Düşler saklı mataramın içinde elbet bir çivinin ucuna asılmış mahkûm gözlerinde, yitiminde belki de çocukluğumun, devşirme sözcükler ansiklopedisinden firar etmesini bekliyorum bilginin ve bilginin haşmeti ile kat ediyorum okul yolunu.
Canım ilkokul öğretmenim, ikinci annem bana bilginin ve öğrenmenin ışığını tutan ve rahmetle, özlemle ve şükranla andığım güzel yürekli insan.

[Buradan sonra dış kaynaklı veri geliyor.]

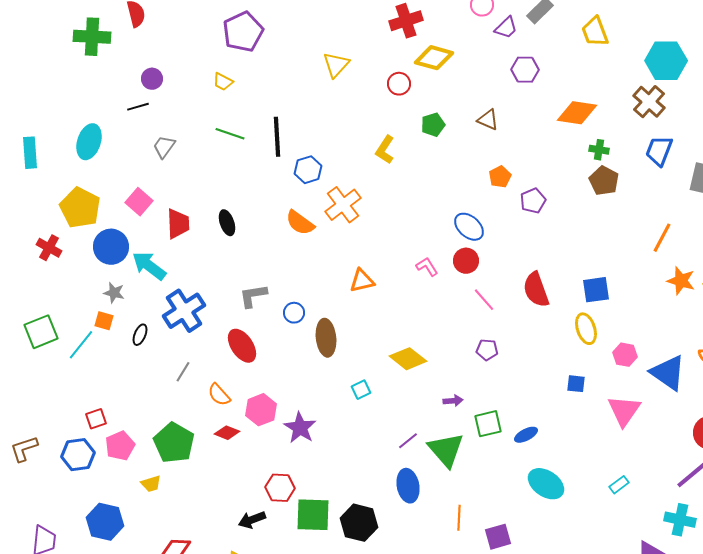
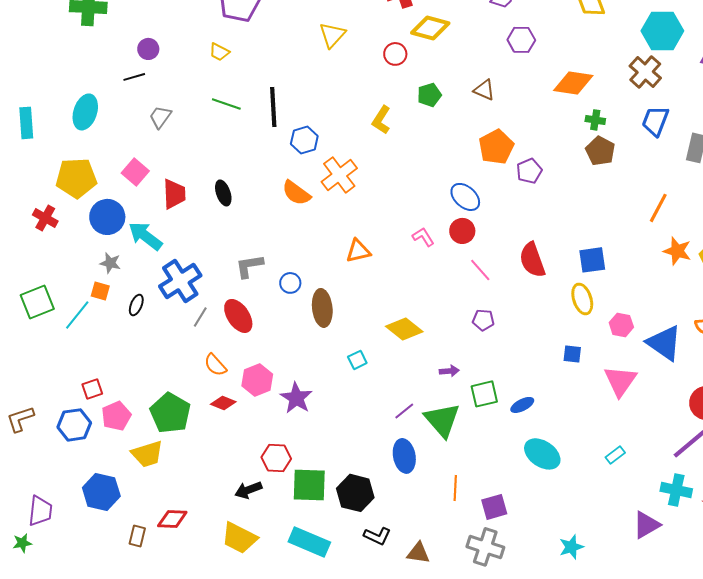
orange pentagon: (500, 177) -> (496, 147), size x1.6
yellow pentagon: (80, 208) -> (76, 178), turned -30
gray line: (183, 372) -> (200, 317), moved
yellow trapezoid: (151, 484) -> (147, 454), size x1.6

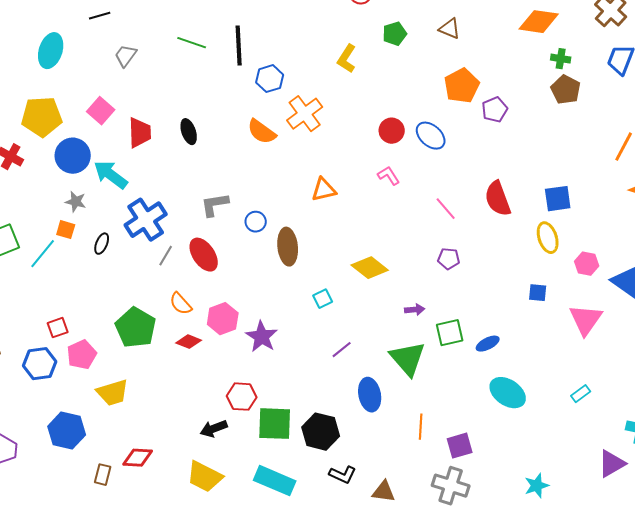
red circle: (462, 231) -> (392, 131), moved
purple line: (404, 411) -> (342, 350), moved
green pentagon: (170, 413) -> (136, 328), moved

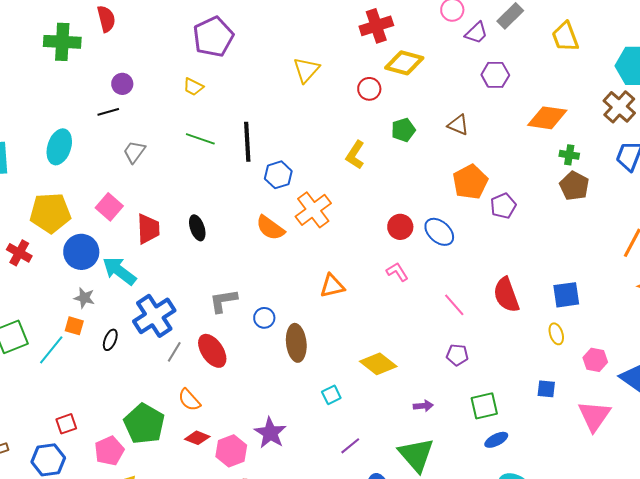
yellow ellipse: (548, 238) -> (556, 334), size x0.7
pink hexagon: (223, 319) -> (231, 451), moved
green square: (450, 333) -> (484, 406), moved
pink pentagon: (82, 355) -> (109, 451), moved

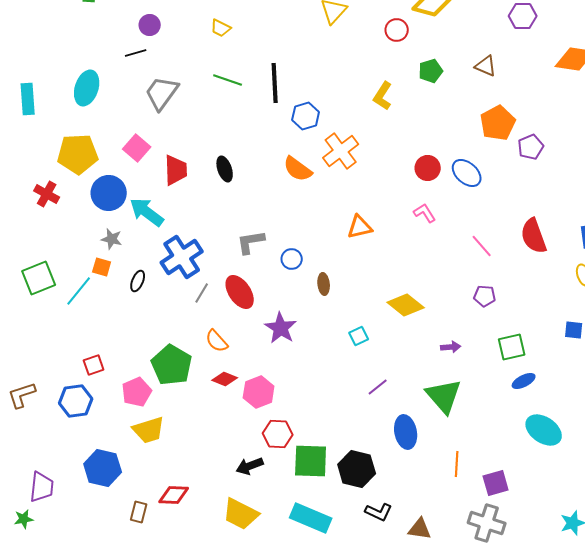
gray trapezoid: (134, 152) -> (162, 93), size x1.5
brown ellipse: (296, 343) -> (324, 284), size x0.6
purple star: (270, 433) -> (281, 328), moved

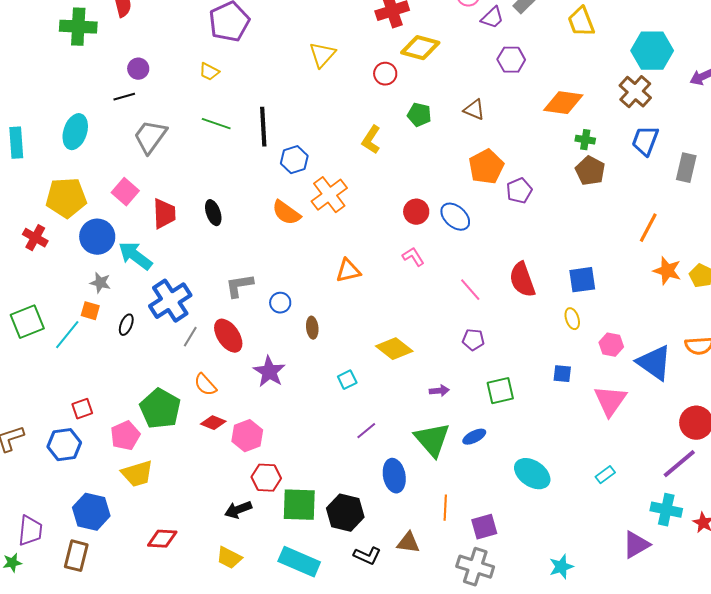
green pentagon: (431, 71) -> (419, 115), turned 30
blue ellipse: (524, 381) -> (474, 437), moved
brown rectangle: (139, 512) -> (76, 556), moved, size x1.4
yellow trapezoid: (241, 514) -> (229, 558), size x0.7
brown triangle: (420, 529) -> (408, 543), moved

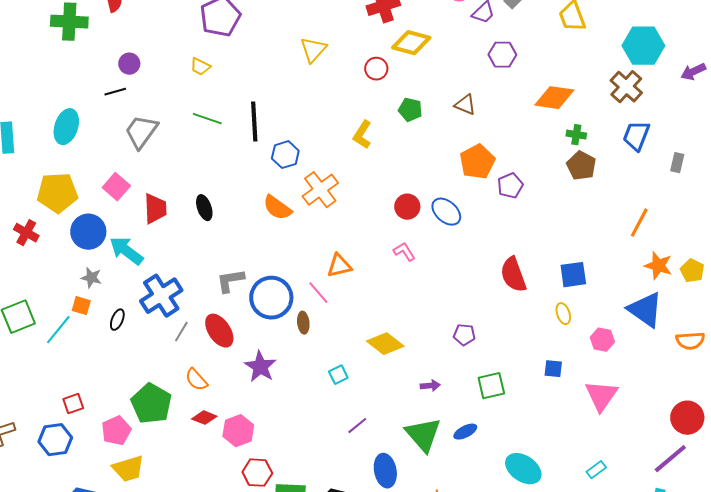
gray rectangle: (686, 168) -> (677, 163), size x0.7
pink line: (470, 290) -> (318, 293), moved
blue circle: (280, 303) -> (271, 298), size x2.0
blue triangle: (654, 363) -> (645, 310), moved

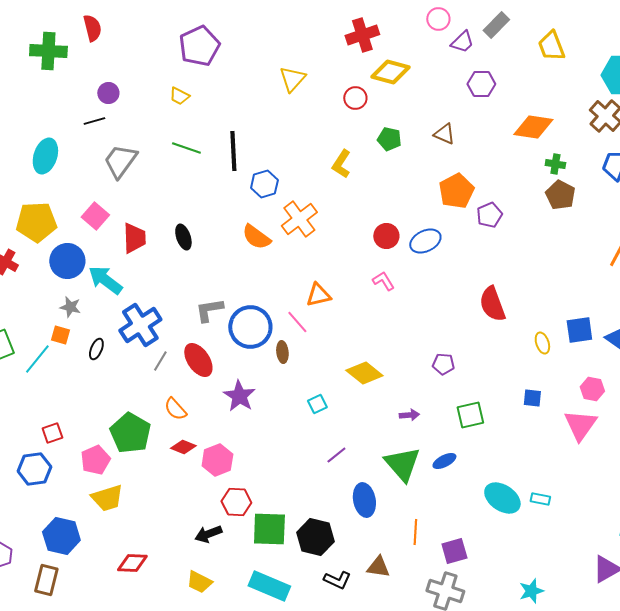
blue ellipse: (446, 212) -> (425, 241), turned -68
blue square: (573, 275) -> (579, 330), moved
pink hexagon: (602, 340) -> (592, 389), moved
cyan rectangle: (596, 470) -> (540, 499), moved, turned 48

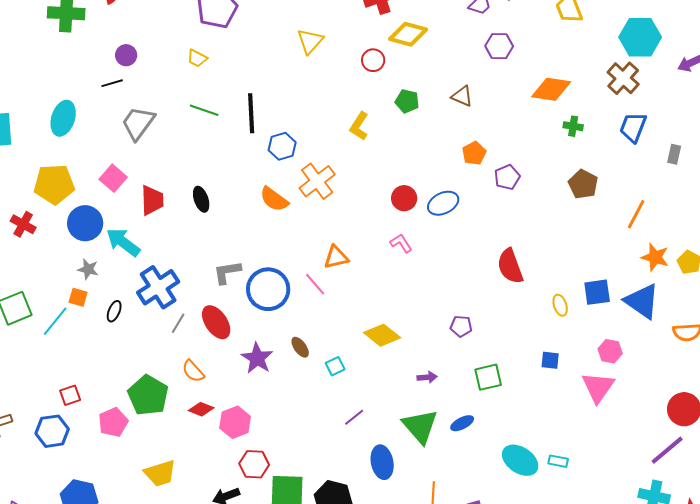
orange pentagon: (456, 191) -> (474, 153), size x0.7
brown pentagon: (560, 195) -> (583, 184), moved
brown ellipse: (282, 352) -> (300, 347), moved, turned -30
yellow trapezoid: (107, 498) -> (160, 473), moved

Senin gösterdiğin yolda yürüdüm hep ve hep de yürüyeceğim.
Düşler sağanak öncesi.
Düşler kesif bir sessizliğe delalet
Düşler aslında ölümün öncesi
Üstelik prangalar vurulmamış henüz benliğime
Sözcükler yaftası olmayan
Hayat daha tatlı
İçimdeki sarkaç ne heybetli ne sıradan
Şiirler okuyor öğretmenim
Elbet
Eli şakağında
Elbet tanıdığım ve sevmelere doyamadığım
İlk yabancı o,
Tatlı ve huysuz kadın.
Reşit olmamış bir yük
Öngörüsü ömrün elbet adımladığım okul bahçesi
Ve elinde tülbent beni bekliyor zil çalmadan
Geçmeliyim sırama:
Ne yani, terlemek ve yorulmak suç mu?
İlahi şarkılar yok teybin kayıtlarında
Ama İlahi Adalet görev başında
En sevdiğim Allah’ım ve annem
Bir de o yabancı ki çoktan
Alışmaya başladım.
Siyah saçlı ve siyah koyu gözlü
Yorgun ve telaşlı çok sevecen
Bazense hırçın ne zamanki gürültü çağlasa sınıfta
Bağıran ve ağlayan:
Basıp da bağrıma öğretmenimi
Saçlarını okşamak geçer illa içimden
Ne zamanki görsem akan yaşını
Daha neler neler geçer
Hele ki başımı okşayıp o gün
Bir de kızım, demişse
Hemen not aldığım okul defterim
Kimsenin görmediği bir sayfada uçuşan balonlar
Bir elim annemde bir elimi öğretmenim tutarken…
Ne şiddet ne hiddet
Değil düşünmek aklıma dahi gelmezken
Tüm soytarı yaramazlar sınıfın da ağası hani
Bazen terlediğim
Bazen turladığım
Bazense takatimin tükendiği
Elbet kimse üzemez canım öğretmenimi.
Dile kolay beş sene yanı başımda
Alfabeyi öğreten ve ilk hediyem ondan
Adı yabancı değil hem
Başımın tacı, karanlığı delen
Bakışları ve gür sesi
Oysaki çökkün omuzları
Ve onun son sınıfı ve son senesi
Ağdalı değil de sözcükler
Ayan beyan sevmelere doyamayan.
Derken seneler sonra haberini aldığım
Evinin önünden geçerken
Bakmaya dahi kıyamadığım penceresi
En çok da ölü sardunyalar ve kuru toprak
Işığı da yanmıyor artık hayatımdaki ilk yabancının
Ama yerlisi artık ömrümün
Onu özlemekmiş meğer ölüm ve çözülmeyen düğüm:
O da gitti diğerleri gibi
Gitmelerin meali imiş meğer yazılmayan şiirler
En çok andığım kokusu ve rüyalarımda eşlik eden
Duası içimdeki çocuğun hala da saklı umudu
İyi insanlardan
Yavrum, demesini nasıl da özledim ben
Bilemedim işte dinlediğimiz o son İstiklal Marşını
Yeniden duyabilseydim keşke sesinden
Başımda rüzgâr içimde Huda saklı
Arkamda dağım ömrüm ve yüreğim
Benim tek kıvancım
Daha çok sevmeliydim belki de
Kendime yakın bir düşte
Kaybolmadığımı görmek bile müthiş
Arapsaçına dönen hayallerim
Artık hangi deli attıysa o taşı kuyuya
Lakin çıkarma niyetinde değilim
Belki de atlamak o taşın ardından
Hani olur da sevdiğim kim varsa yitip giden
Tutarım elini baktığım o son
Pencereden
Bana armağan çiçekler
Solsa bile benle yaşayan her biri…
5.0
100% (28)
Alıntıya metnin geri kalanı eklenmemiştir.